Go through the listing and count the lines with "Frankreich" in them; write only the number.

** DATA FOR ANALYSIS follows **

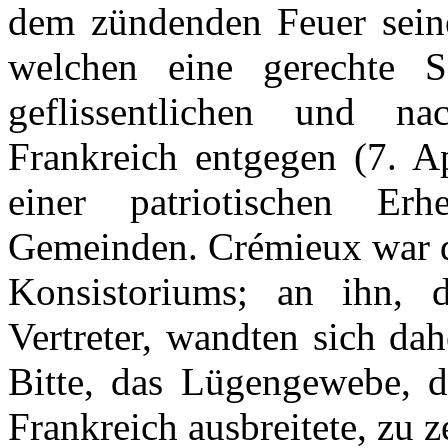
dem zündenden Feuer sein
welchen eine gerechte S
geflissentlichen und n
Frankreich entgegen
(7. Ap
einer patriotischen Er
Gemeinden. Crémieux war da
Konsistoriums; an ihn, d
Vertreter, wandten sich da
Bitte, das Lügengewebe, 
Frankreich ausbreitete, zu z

** End of DATA FOR ANALYSIS **
** DATA FOR ANALYSIS follows **

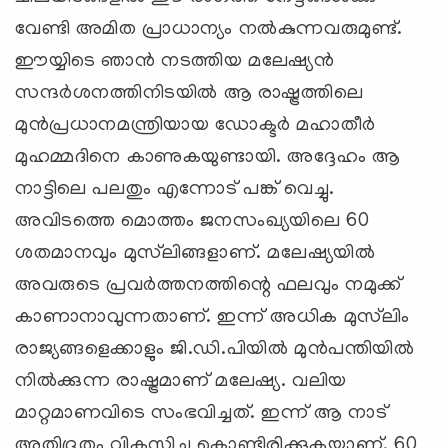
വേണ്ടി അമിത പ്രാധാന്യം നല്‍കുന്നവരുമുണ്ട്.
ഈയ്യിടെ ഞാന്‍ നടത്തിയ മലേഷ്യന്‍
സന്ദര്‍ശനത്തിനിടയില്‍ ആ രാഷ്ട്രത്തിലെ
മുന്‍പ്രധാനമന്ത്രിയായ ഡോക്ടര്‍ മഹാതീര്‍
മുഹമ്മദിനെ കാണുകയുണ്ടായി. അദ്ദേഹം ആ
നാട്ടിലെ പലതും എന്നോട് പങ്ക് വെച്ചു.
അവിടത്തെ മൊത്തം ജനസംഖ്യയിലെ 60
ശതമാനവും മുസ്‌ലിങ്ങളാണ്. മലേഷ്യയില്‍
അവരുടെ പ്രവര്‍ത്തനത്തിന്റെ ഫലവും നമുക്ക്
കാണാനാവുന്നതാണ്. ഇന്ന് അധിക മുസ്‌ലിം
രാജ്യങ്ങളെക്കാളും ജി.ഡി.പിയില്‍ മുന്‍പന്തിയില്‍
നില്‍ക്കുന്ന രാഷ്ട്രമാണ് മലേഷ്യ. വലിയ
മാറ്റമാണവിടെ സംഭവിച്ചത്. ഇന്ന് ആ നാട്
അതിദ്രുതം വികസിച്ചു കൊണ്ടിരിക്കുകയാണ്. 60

** End of DATA FOR ANALYSIS **

> OUTPUT OF THE TASK: 2